The Federal Emergency Management Agency (FEMA) publishes the National Flood Hazard Layer (NFHL) that is used as the basis for flood insurance rates, making it a very politically consequential data set. Notably, it is described as a layer rather than as a map
The Bureau of Land Management (BLM) publishes some map layers related to the lands it manages, which are located mostly in the western half of the country

This list is not exhaustive and there are many other agencies that create and publish geospatial data in the form of layers. The agencies of the Federal Statistical System mostly all produce maps, and the Multi-Resolution Land Characteristics (MRLC) consortium works on land cover data.

The Department of Defense, if their geospatial work is like everything else the DoD does, probably has seven or eight components doing GIS work in addition to the NGA and each of these duplicate each other’s efforts while seeking to be the apex agency coordinating GIS policy for the entire DoD.
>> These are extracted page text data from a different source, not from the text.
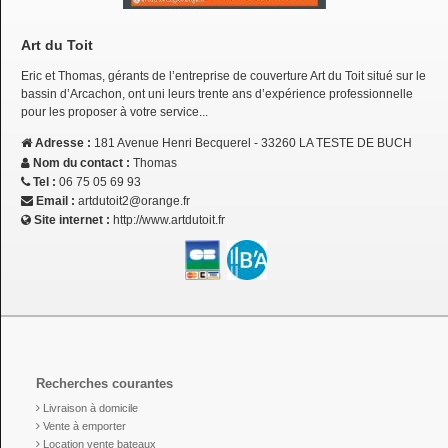
Art du Toit
Eric et Thomas, gérants de l’entreprise de couverture Art du Toit situé sur le
bassin d’Arcachon, ont uni leurs trente ans d’expérience professionnelle
pour les proposer à votre service...
Adresse :
181 Avenue Henri Becquerel - 33260 LA TESTE DE BUCH
Nom du contact :
Thomas
Tel :
06 75 05 69 93
Email :
artdutoit2@orange.fr
Site internet :
http://www.artdutoit.fr
Recherches courantes
Livraison à domicile
Vente à emporter
Location vente bateaux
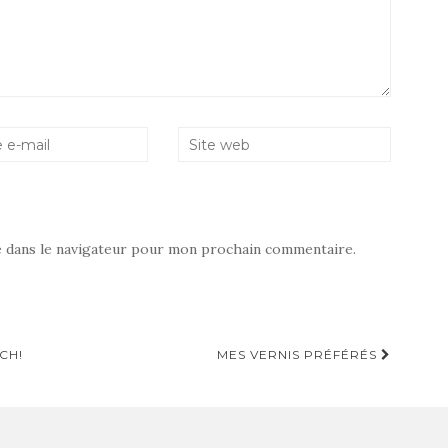
e dans le navigateur pour mon prochain commentaire.
CH!
MES VERNIS PRÉFÉRÉS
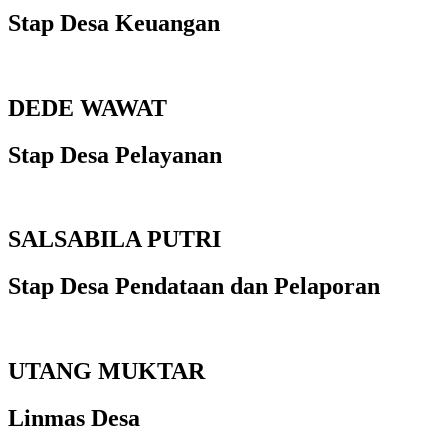
Stap Desa Keuangan
DEDE WAWAT
Stap Desa Pelayanan
SALSABILA PUTRI
Stap Desa Pendataan dan Pelaporan
UTANG MUKTAR
Linmas Desa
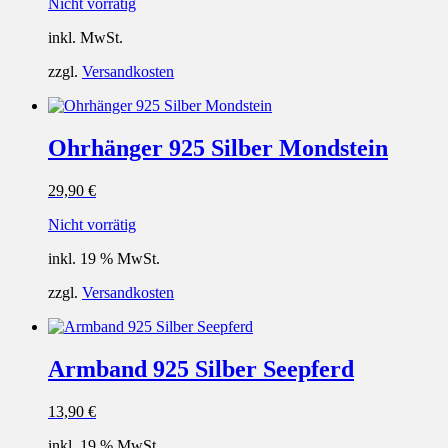
Nicht vorrätig
inkl. MwSt.
zzgl.
Versandkosten
Ohrhänger 925 Silber Mondstein
29,90
€
Nicht vorrätig
inkl. 19 % MwSt.
zzgl.
Versandkosten
Armband 925 Silber Seepferd
13,90
€
inkl. 19 % MwSt.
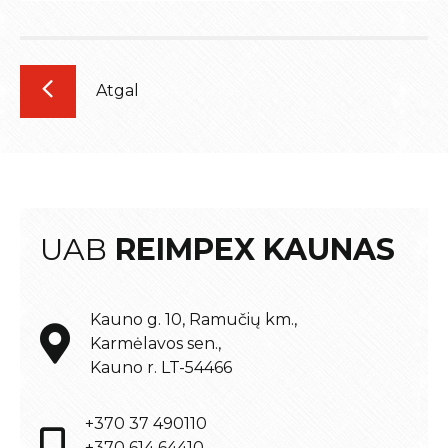
Atgal
UAB
REIMPEX KAUNAS
Kauno g. 10, Ramučių km.,
Karmėlavos sen.,
Kauno r. LT-54466
+370 37 490110
+370 614 64410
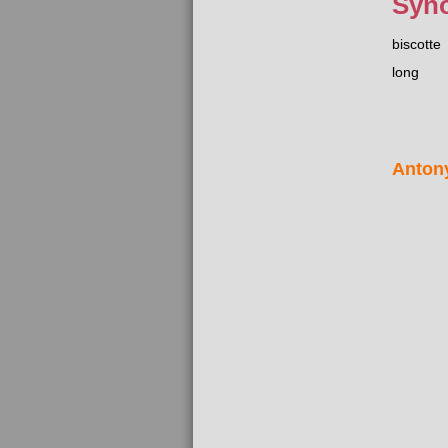
Syn
biscotte
long
Anton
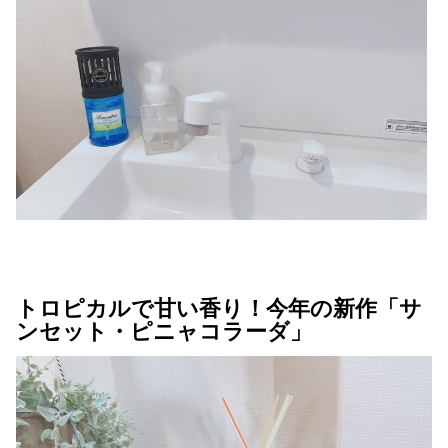
トロピカルで甘い香り！今年の新作「サ
ンセット・ピニャコラーダ」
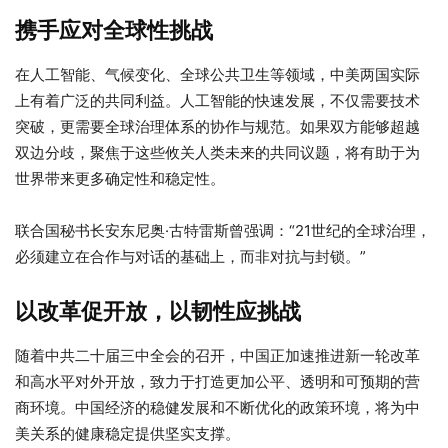
携手应对全球性挑战
在人工智能、气候变化、全球公共卫生等领域，中美两国实际
上有着广泛的共同利益。人工智能的快速发展，不仅需要技术
突破，更需要全球治理体系的协作与规范。如果双方能够超越
双边分歧，聚焦于这些攸关人类未来的共同议题，将有助于为
世界带来更多确定性和稳定性。
联合国秘书长安东尼奥·古特雷斯曾强调：“21世纪的全球治理，
必须建立在合作与对话的基础上，而非对抗与封锁。”
以改革促开放，以韧性应挑战
随着中共二十届三中全会的召开，中国正加速推进新一轮改革
和高水平对外开放，致力于打造更加公平、透明和可预期的营
商环境。中国经济的稳健发展和不断优化的政策环境，将为中
美关系的健康稳定提供坚实支撑。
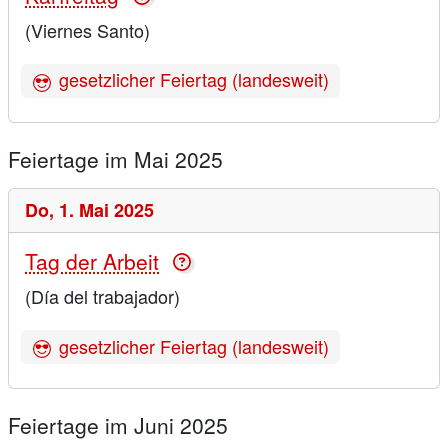
(Viernes Santo)
gesetzlicher Feiertag (landesweit)
Feiertage im Mai 2025
Do,
1. Mai 2025
Tag der Arbeit
(Día del trabajador)
gesetzlicher Feiertag (landesweit)
Feiertage im Juni 2025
There are quite a few of agencies creating mapping data, and these often overlap with each other. That said, for general mapping purposes the USGS’ TNM/Topo and the Census’ TIGER are the two major national mapping efforts that include a full range of basic layers and details that other maps can be built on top of.

It makes sense to be familiar with these data sources for creating maps of areas located in the United States.
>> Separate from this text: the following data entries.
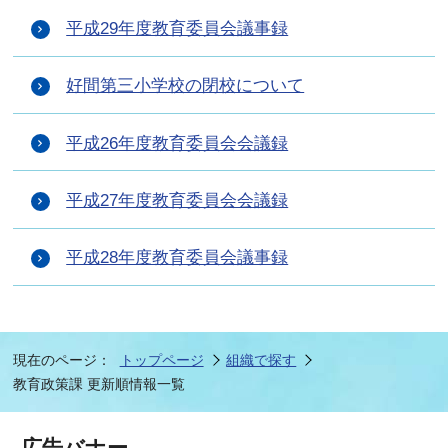
平成29年度教育委員会議事録
好間第三小学校の閉校について
平成26年度教育委員会会議録
平成27年度教育委員会会議録
平成28年度教育委員会議事録
現在のページ：
トップページ
組織で探す
教育政策課 更新順情報一覧
広告バナー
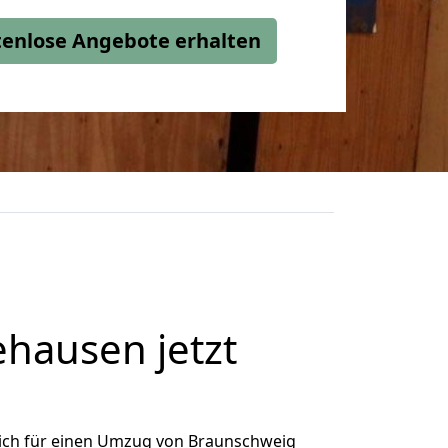
stenlose Angebote erhalten
hausen jetzt
ich für einen Umzug von Braunschweig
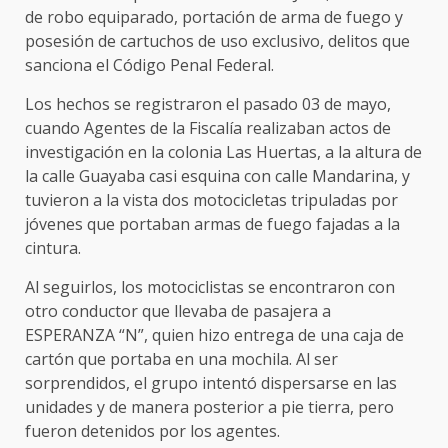
de robo equiparado, portación de arma de fuego y
posesión de cartuchos de uso exclusivo, delitos que
sanciona el Código Penal Federal.
Los hechos se registraron el pasado 03 de mayo,
cuando Agentes de la Fiscalía realizaban actos de
investigación en la colonia Las Huertas, a la altura de
la calle Guayaba casi esquina con calle Mandarina, y
tuvieron a la vista dos motocicletas tripuladas por
jóvenes que portaban armas de fuego fajadas a la
cintura.
Al seguirlos, los motociclistas se encontraron con
otro conductor que llevaba de pasajera a
ESPERANZA “N”, quien hizo entrega de una caja de
cartón que portaba en una mochila. Al ser
sorprendidos, el grupo intentó dispersarse en las
unidades y de manera posterior a pie tierra, pero
fueron detenidos por los agentes.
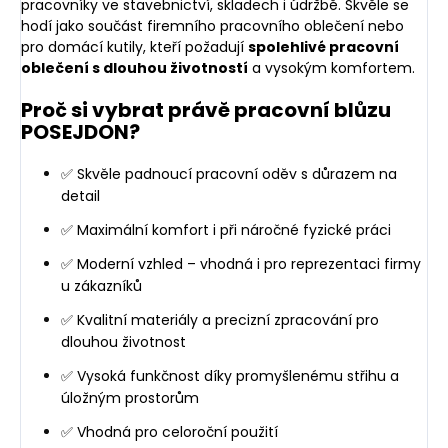
pracovníky ve stavebnictví, skladech i údržbě. Skvěle se
hodí jako součást firemního pracovního oblečení nebo
pro domácí kutily, kteří požadují
spolehlivé pracovní
oblečení s dlouhou životností
a vysokým komfortem.
Proč si vybrat právě pracovní blůzu
POSEJDON?
✅ Skvěle padnoucí pracovní oděv s důrazem na
detail
✅ Maximální komfort i při náročné fyzické práci
✅ Moderní vzhled – vhodná i pro reprezentaci firmy
u zákazníků
✅ Kvalitní materiály a precizní zpracování pro
dlouhou životnost
✅ Vysoká funkčnost díky promyšlenému střihu a
úložným prostorům
✅ Vhodná pro celoroční použití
Tile servers, redrawing, and computer resources

As I have started exploring the USGS and Census map data portals and doing basic exploratory plots, my immediate observation is that these data sets are gigantic. I remember learning back when Google Maps became popular that mapping services do not use the map layers directly for the tile servers that underlie modern mapping applications.

Instead, on the back end the maintainers create huge numbers of tiles in raster format that combine all the layers to be used, and these raster tiles (i.e. static images) are what the servers actually send to users. When users zoom in, a new raster image is served that represents the correct resolution.

Older GPS mapping devices used vector maps and drew them out when you booted up the map to navigate. While many layers exist in raster format, particularly satellite imagery, vector form is very common. Even when purely raster data is used, multiple layers being rendered each time users interact with the map is computationally very taxing.

Vector data, which is at its basic level a list of points that can be drawn at any scale, can very quickly reach into the millions of points. When the NOAA says it makes petabytes of data available, this is not hard to believe given the size of the planet and the great size of even well-compressed geospatial data.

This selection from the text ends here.